◆ Task statement ◆
Each record must be output exactly and in full.

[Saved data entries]
== Segment start ==
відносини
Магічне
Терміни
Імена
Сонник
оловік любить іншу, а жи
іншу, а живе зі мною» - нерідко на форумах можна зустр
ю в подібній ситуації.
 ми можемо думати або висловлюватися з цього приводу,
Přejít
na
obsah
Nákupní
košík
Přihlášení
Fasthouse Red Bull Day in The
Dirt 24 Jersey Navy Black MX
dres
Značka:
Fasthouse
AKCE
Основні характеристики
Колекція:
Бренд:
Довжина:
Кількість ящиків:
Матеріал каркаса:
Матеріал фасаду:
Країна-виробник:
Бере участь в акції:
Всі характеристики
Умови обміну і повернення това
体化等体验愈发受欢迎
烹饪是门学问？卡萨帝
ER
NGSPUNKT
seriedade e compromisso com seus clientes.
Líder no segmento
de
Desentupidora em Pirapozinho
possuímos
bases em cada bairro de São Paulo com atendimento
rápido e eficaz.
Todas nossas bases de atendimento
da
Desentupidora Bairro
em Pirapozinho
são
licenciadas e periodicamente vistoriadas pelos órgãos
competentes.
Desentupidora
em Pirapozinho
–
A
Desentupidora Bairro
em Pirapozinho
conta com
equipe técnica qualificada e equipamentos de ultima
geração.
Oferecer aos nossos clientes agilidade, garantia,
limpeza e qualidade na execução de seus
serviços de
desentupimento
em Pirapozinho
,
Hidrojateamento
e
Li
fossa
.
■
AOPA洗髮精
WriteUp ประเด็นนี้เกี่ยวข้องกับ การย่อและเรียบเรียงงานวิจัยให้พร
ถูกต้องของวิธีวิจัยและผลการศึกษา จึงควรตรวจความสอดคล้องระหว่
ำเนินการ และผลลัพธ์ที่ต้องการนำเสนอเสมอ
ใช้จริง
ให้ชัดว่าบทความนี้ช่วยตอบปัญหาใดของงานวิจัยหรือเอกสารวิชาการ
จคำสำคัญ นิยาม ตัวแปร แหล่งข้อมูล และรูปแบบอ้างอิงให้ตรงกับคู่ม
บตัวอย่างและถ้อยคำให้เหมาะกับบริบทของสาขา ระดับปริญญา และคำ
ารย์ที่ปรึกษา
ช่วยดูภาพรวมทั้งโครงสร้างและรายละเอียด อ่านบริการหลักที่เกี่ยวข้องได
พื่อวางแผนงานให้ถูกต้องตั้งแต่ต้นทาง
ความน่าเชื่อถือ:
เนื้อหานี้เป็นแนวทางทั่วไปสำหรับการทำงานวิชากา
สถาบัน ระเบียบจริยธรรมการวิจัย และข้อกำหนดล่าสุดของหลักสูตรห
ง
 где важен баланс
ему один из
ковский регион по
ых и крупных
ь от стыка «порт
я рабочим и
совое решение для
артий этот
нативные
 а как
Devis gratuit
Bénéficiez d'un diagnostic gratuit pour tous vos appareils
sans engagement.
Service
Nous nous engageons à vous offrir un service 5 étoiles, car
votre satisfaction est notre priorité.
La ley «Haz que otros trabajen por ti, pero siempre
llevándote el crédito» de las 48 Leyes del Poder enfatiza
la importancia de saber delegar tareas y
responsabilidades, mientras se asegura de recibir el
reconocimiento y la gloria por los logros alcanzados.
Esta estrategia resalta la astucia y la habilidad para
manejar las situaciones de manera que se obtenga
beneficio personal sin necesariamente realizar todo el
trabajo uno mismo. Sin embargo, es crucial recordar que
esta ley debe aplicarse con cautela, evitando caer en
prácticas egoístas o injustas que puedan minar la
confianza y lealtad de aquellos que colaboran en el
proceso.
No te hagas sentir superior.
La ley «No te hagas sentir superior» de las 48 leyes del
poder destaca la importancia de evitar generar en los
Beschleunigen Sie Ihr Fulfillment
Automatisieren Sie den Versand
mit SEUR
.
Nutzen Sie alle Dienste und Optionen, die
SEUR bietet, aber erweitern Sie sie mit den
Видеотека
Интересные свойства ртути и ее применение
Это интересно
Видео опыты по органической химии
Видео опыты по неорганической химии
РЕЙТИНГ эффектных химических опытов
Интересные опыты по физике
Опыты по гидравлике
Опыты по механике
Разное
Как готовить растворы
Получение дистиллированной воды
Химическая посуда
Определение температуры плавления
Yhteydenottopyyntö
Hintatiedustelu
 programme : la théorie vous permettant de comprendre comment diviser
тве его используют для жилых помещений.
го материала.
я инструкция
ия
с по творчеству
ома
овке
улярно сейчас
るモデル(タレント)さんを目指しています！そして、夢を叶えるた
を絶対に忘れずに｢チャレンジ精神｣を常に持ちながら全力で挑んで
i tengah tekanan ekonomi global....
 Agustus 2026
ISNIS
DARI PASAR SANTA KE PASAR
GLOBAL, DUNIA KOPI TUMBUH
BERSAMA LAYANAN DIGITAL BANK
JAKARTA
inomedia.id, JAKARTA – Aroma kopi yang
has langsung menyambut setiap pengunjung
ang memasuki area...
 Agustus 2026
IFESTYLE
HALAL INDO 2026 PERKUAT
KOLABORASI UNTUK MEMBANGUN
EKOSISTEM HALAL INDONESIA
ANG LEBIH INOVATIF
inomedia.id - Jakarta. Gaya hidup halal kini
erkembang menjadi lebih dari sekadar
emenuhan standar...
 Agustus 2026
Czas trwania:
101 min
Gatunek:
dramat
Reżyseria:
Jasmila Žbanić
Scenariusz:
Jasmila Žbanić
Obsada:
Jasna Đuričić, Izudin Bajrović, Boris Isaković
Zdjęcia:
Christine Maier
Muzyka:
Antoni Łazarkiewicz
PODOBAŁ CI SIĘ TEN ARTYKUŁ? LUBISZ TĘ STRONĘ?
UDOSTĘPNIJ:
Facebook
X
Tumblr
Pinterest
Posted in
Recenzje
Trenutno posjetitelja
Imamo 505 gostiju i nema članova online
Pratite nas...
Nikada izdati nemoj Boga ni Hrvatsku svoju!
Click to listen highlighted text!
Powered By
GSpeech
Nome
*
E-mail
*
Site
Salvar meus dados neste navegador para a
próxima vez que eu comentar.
== Segment end ==
◆ Written solution ◆
відносини
Магічне
Терміни
Імена
Сонник
оловік любить іншу, а жи
іншу, а живе зі мною» - нерідко на форумах можна зустр
ю в подібній ситуації.
 ми можемо думати або висловлюватися з цього приводу,
Přejít
na
obsah
Nákupní
košík
Přihlášení
Fasthouse Red Bull Day in The
Dirt 24 Jersey Navy Black MX
dres
Značka:
Fasthouse
AKCE
Основні характеристики
Колекція:
Бренд:
Довжина:
Кількість ящиків:
Матеріал каркаса:
Матеріал фасаду:
Країна-виробник:
Бере участь в акції:
Всі характеристики
Умови обміну і повернення това
体化等体验愈发受欢迎
烹饪是门学问？卡萨帝
ER
NGSPUNKT
seriedade e compromisso com seus clientes.
Líder no segmento
de
Desentupidora em Pirapozinho
possuímos
bases em cada bairro de São Paulo com atendimento
rápido e eficaz.
Todas nossas bases de atendimento
da
Desentupidora Bairro
em Pirapozinho
são
licenciadas e periodicamente vistoriadas pelos órgãos
competentes.
Desentupidora
em Pirapozinho
–
A
Desentupidora Bairro
em Pirapozinho
conta com
equipe técnica qualificada e equipamentos de ultima
geração.
Oferecer aos nossos clientes agilidade, garantia,
limpeza e qualidade na execução de seus
serviços de
desentupimento
em Pirapozinho
,
Hidrojateamento
e
Li
fossa
.
■
AOPA洗髮精
WriteUp ประเด็นนี้เกี่ยวข้องกับ การย่อและเรียบเรียงงานวิจัยให้พร
ถูกต้องของวิธีวิจัยและผลการศึกษา จึงควรตรวจความสอดคล้องระหว่
ำเนินการ และผลลัพธ์ที่ต้องการนำเสนอเสมอ
ใช้จริง
ให้ชัดว่าบทความนี้ช่วยตอบปัญหาใดของงานวิจัยหรือเอกสารวิชาการ
จคำสำคัญ นิยาม ตัวแปร แหล่งข้อมูล และรูปแบบอ้างอิงให้ตรงกับคู่ม
บตัวอย่างและถ้อยคำให้เหมาะกับบริบทของสาขา ระดับปริญญา และคำ
ารย์ที่ปรึกษา
ช่วยดูภาพรวมทั้งโครงสร้างและรายละเอียด อ่านบริการหลักที่เกี่ยวข้องได
พื่อวางแผนงานให้ถูกต้องตั้งแต่ต้นทาง
ความน่าเชื่อถือ:
เนื้อหานี้เป็นแนวทางทั่วไปสำหรับการทำงานวิชากา
สถาบัน ระเบียบจริยธรรมการวิจัย และข้อกำหนดล่าสุดของหลักสูตรห
ง
 где важен баланс
ему один из
ковский регион по
ых и крупных
ь от стыка «порт
я рабочим и
совое решение для
артий этот
нативные
 а как
Devis gratuit
Bénéficiez d'un diagnostic gratuit pour tous vos appareils
sans engagement.
Service
Nous nous engageons à vous offrir un service 5 étoiles, car
votre satisfaction est notre priorité.
La ley «Haz que otros trabajen por ti, pero siempre
llevándote el crédito» de las 48 Leyes del Poder enfatiza
la importancia de saber delegar tareas y
responsabilidades, mientras se asegura de recibir el
reconocimiento y la gloria por los logros alcanzados.
Esta estrategia resalta la astucia y la habilidad para
manejar las situaciones de manera que se obtenga
beneficio personal sin necesariamente realizar todo el
trabajo uno mismo. Sin embargo, es crucial recordar que
esta ley debe aplicarse con cautela, evitando caer en
prácticas egoístas o injustas que puedan minar la
confianza y lealtad de aquellos que colaboran en el
proceso.
No te hagas sentir superior.
La ley «No te hagas sentir superior» de las 48 leyes del
poder destaca la importancia de evitar generar en los
Beschleunigen Sie Ihr Fulfillment
Automatisieren Sie den Versand
mit SEUR
.
Nutzen Sie alle Dienste und Optionen, die
SEUR bietet, aber erweitern Sie sie mit den
Видеотека
Интересные свойства ртути и ее применение
Это интересно
Видео опыты по органической химии
Видео опыты по неорганической химии
РЕЙТИНГ эффектных химических опытов
Интересные опыты по физике
Опыты по гидравлике
Опыты по механике
Разное
Как готовить растворы
Получение дистиллированной воды
Химическая посуда
Определение температуры плавления
Yhteydenottopyyntö
Hintatiedustelu
 programme : la théorie vous permettant de comprendre comment diviser
тве его используют для жилых помещений.
го материала.
я инструкция
ия
с по творчеству
ома
овке
улярно сейчас
るモデル(タレント)さんを目指しています！そして、夢を叶えるた
を絶対に忘れずに｢チャレンジ精神｣を常に持ちながら全力で挑んで
i tengah tekanan ekonomi global....
 Agustus 2026
ISNIS
DARI PASAR SANTA KE PASAR
GLOBAL, DUNIA KOPI TUMBUH
BERSAMA LAYANAN DIGITAL BANK
JAKARTA
inomedia.id, JAKARTA – Aroma kopi yang
has langsung menyambut setiap pengunjung
ang memasuki area...
 Agustus 2026
IFESTYLE
HALAL INDO 2026 PERKUAT
KOLABORASI UNTUK MEMBANGUN
EKOSISTEM HALAL INDONESIA
ANG LEBIH INOVATIF
inomedia.id - Jakarta. Gaya hidup halal kini
erkembang menjadi lebih dari sekadar
emenuhan standar...
 Agustus 2026
Czas trwania:
101 min
Gatunek:
dramat
Reżyseria:
Jasmila Žbanić
Scenariusz:
Jasmila Žbanić
Obsada:
Jasna Đuričić, Izudin Bajrović, Boris Isaković
Zdjęcia:
Christine Maier
Muzyka:
Antoni Łazarkiewicz
PODOBAŁ CI SIĘ TEN ARTYKUŁ? LUBISZ TĘ STRONĘ?
UDOSTĘPNIJ:
Facebook
X
Tumblr
Pinterest
Posted in
Recenzje
Trenutno posjetitelja
Imamo 505 gostiju i nema članova online
Pratite nas...
Nikada izdati nemoj Boga ni Hrvatsku svoju!
Click to listen highlighted text!
Powered By
GSpeech
Nome
*
E-mail
*
Site
Salvar meus dados neste navegador para a
próxima vez que eu comentar.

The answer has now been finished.